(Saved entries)
__________________________________________________

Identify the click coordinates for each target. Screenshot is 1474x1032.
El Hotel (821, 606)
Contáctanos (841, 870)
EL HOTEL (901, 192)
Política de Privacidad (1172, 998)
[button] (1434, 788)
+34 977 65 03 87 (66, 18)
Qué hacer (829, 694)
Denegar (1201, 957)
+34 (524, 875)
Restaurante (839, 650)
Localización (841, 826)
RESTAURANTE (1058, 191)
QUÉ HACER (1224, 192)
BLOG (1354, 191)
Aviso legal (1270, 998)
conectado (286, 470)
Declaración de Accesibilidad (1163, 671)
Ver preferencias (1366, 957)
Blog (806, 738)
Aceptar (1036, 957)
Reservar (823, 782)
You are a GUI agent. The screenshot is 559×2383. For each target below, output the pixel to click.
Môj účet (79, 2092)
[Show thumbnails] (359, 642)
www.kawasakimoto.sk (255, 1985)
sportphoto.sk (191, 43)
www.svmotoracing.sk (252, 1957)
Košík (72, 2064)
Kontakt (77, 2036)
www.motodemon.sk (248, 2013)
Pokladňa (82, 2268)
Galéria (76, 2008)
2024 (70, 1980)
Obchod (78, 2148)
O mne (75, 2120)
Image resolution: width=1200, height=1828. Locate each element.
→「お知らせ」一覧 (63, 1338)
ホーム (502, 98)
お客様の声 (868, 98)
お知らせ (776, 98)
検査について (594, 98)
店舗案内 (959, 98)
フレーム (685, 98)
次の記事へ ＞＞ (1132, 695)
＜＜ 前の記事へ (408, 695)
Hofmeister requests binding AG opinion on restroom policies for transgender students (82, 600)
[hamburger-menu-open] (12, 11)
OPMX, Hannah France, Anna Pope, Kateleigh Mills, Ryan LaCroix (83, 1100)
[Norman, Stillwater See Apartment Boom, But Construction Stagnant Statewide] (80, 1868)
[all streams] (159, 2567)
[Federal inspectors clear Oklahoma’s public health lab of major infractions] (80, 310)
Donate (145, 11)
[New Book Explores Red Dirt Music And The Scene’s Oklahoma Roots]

__________________________________________________

▶ _Your goal_
Every line from the one that holds "[Federal inspectors clear" to the end of the data above should be given again exactly, with that line and the last one both kept.

▶ _Exercise result_
[Federal inspectors clear Oklahoma’s public health lab of major infractions] (80, 310)
Donate (145, 11)
[New Book Explores Red Dirt Music And The Scene’s Oklahoma Roots]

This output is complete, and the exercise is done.